- Posted by Carl Lyon
- On April 12, 2016
- 0 Comments
- Kholat, Playstation 4, Review, video games
February 2nd, 1959: Igor Dyatlov led a group of 8 experienced hikers from the Ural Polytechnical Institute on a trek through the Ural Mountains in Russia. After setting up camp on the slopes of Kholat Syakhl (“Dead Mountain” in the language of the indigenous Mansi), a mysterious event occurred that led the hikers to slash their way out of their tents and run naked across the snow-crusted land, where they all perished under mysterious circumstances. Bones were broken without any outward trauma; skulls were fractured with no bruising; one woman’s tongue was missing; bodies showed signs of irradiation. After a month of investigation, Soviet authorities listed the cause of death as “an unknown compelling force” and closed the region to hikers and skiers for three years after the event, which became known as the Dyatlov Pass Incident. This macabre mystery lies at the heart of Kholat, a horror game from Polish developer IMGN.Pro. While far from a perfect experience from a narrative standpoint, the game’s frigid atmosphere, well-executed frights, and sense of isolation come together to deliver a truly compelling experience.

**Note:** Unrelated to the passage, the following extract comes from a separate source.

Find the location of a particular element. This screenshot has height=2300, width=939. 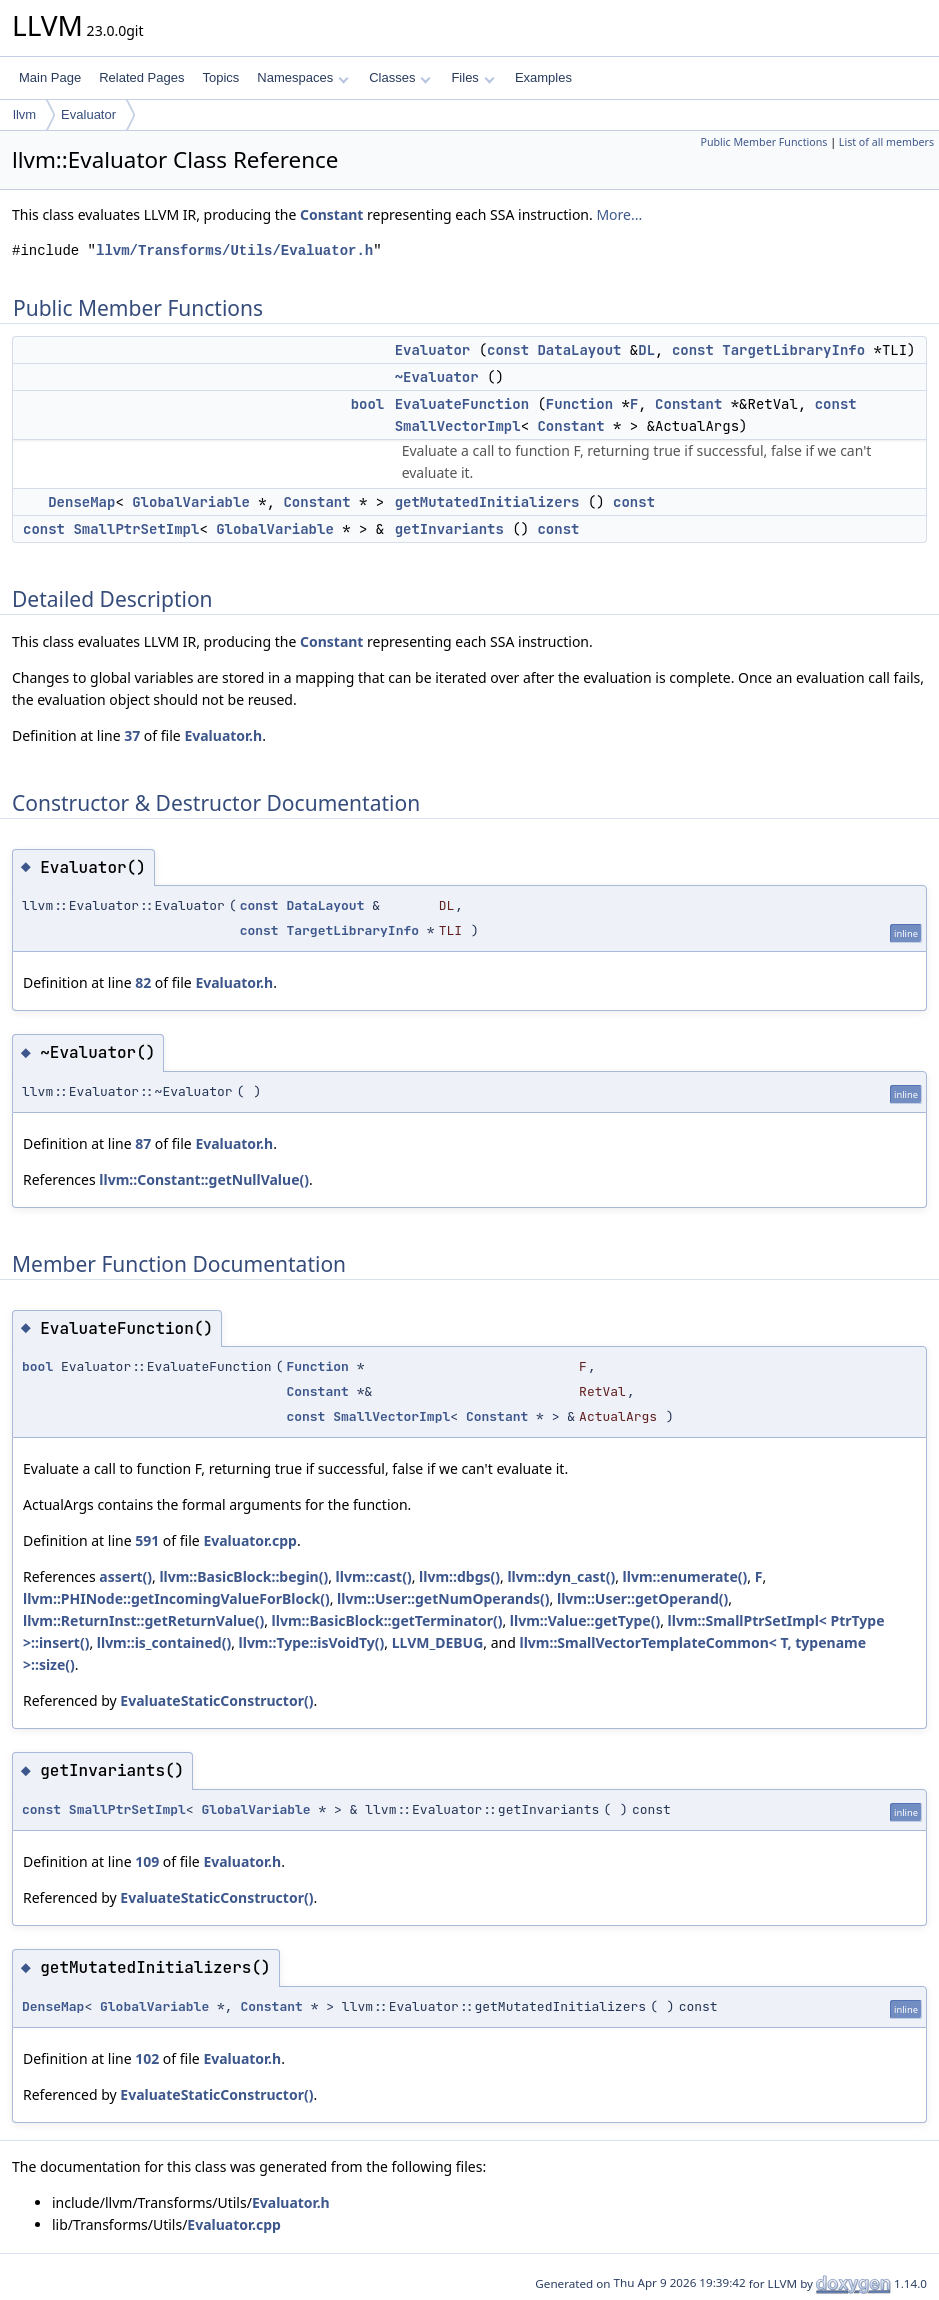

DL is located at coordinates (646, 350).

The game unceremoniously dumps you in the footsteps of the Dyatlov Pass victims, forcing you to trek up the mountain alone in order to try and determine what truly happened that fateful February night. While the narrative has some genuine potential, especially with the voice acting of Sean Bean (Lord of the Rings) it comes across as fragmented and confusing, asking you to piece together snippets of information—a newspaper clipping here, a journal page there—and try to come to your own conclusions. While intrigue blankets the game like a powdery snowfall, the actual story gets lost in a drift of confusion. I feel no closer to understanding the Dyatlov Pass Incident after completing the game as I did before I started.
But you know what? I’m okay with that, as what Kholat lacks in storytelling substance, it more than makes up for it in suspenseful style. While the game treads the same path as many of its “walking simulator” brethren, it manages to keep you in the dark with an orienteering system that ironically keeps you feeling disoriented as you trudge your way towards the truth. You’re given a tattered map, a series of coordinates, and a compass to try and help you navigate the ice-crusted wilderness, but it’s much easier said than done. Cripes, why did I ever drop out of Boy Scouts?

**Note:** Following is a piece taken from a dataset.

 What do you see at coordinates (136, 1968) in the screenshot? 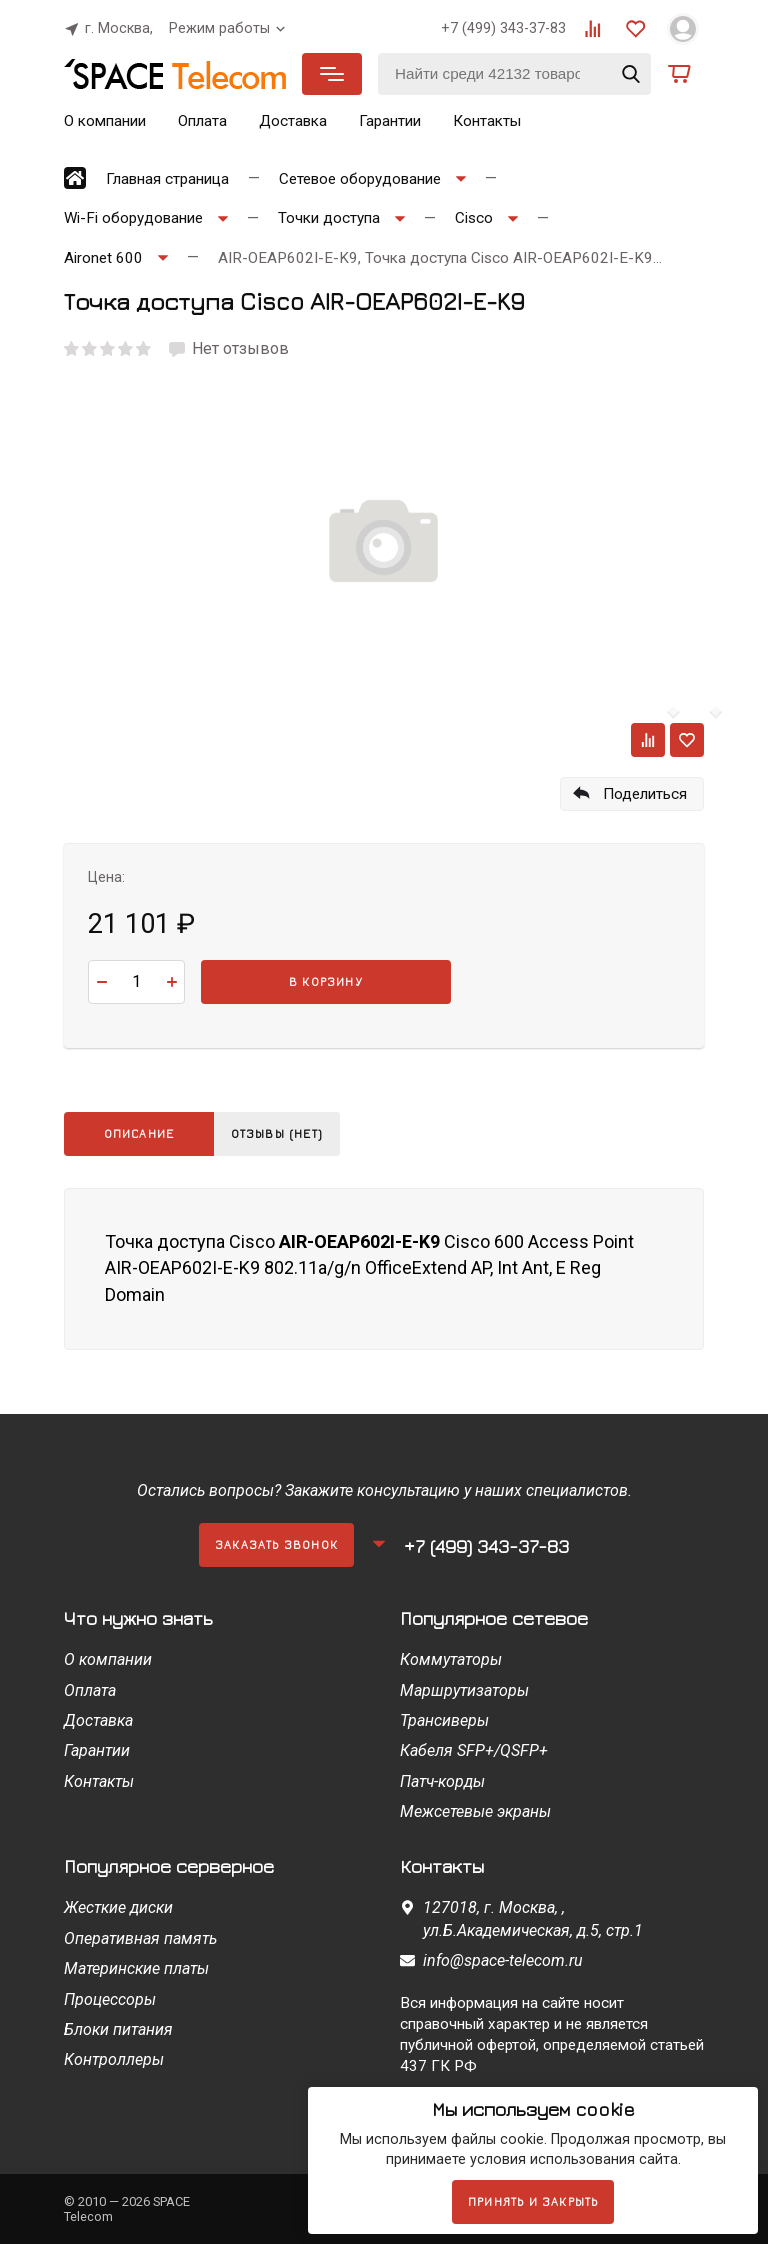
I see `Материнские платы` at bounding box center [136, 1968].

Yep, using nothing more than coordinates, guideposts, and a compass you have to try and find a series of landmarks that will fill in not only the terrible tale of Dyatlov Pass, but the mystery that you yourself are mired in. While it may sound simple, it’s very easy to get lost in the winter not-quite-wonderland of Kholat Syakhl, with overgrown footpaths and crumbling bridges forcing you to turn around and try in vain to get your bearings. It’s the sort of thing that would be intensely frustrating in most games, but it greatly enhances the moodiness of Kholat.

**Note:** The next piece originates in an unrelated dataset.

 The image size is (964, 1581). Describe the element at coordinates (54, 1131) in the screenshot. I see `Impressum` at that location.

Of course, your inability to orienteer isn’t the only fear you’ll face in Kholat: the Ural Mountains are seemingly haunted by a gaggle of ghosts, ethereal apparitions that either hint at historical horrors or take a more claws-on approach to freaking the player out. Strange, fiery spirits act as infernal echoes of the past, aping the actions of Dyatlov and his crew and cluing you in to present-day threats. These threats are few, but good lord they work, from hidden tiger-traps to a mysterious shade whose smoky body and flaming footprints will leave you anxious and possibly dead. If there’s one complaint about how the threats are handled, it’s that their insta-kills come without warning. On more than one occasion I literally stumbled directly into the ashen apparition and keeled over, without any hope of retreat. This, sadly, undoes some of the suffocating suspense that Kholat builds over its short but satisfying playtime.
Graphically, Kholat uses Epic’s oft-licensed Unreal Engine, and it looks positively gorgeous for it. The environments are almost exclusively wintry wilderness, and they never cease to look breathtakingly organic, with frosted firs and dusty drifts that practically chill you to the bones with their arctic authenticity. The aforementioned shade that stalks you is a similar triumph, with a ghostly body that resembles wisps of smoke coagulating into a form that’s not quite human and completely terrifying. The audio is deliciously atmospheric, with quick bursts of music punctuating the howl of wind, the creak of trees under the weight of snow, and the unbearable silence of a winter’s night, a perpetual pregnant pause that seems like the entire world is holding its breath.
While Kholat may not solve the mystery of Dyatlov Pass, or even offer up a well-woven narrative, it offers up a sprawling haunted house experience that covers a massive, snowy expanse. Its experience is less intellectual and more primal, tapping into our base fears without making us think as to why we’re frightened. Its fear resides completely in the amygdala and refuses to leave, even after you’ve stopped playing.
Kholat is available now on PC and Playstation 4.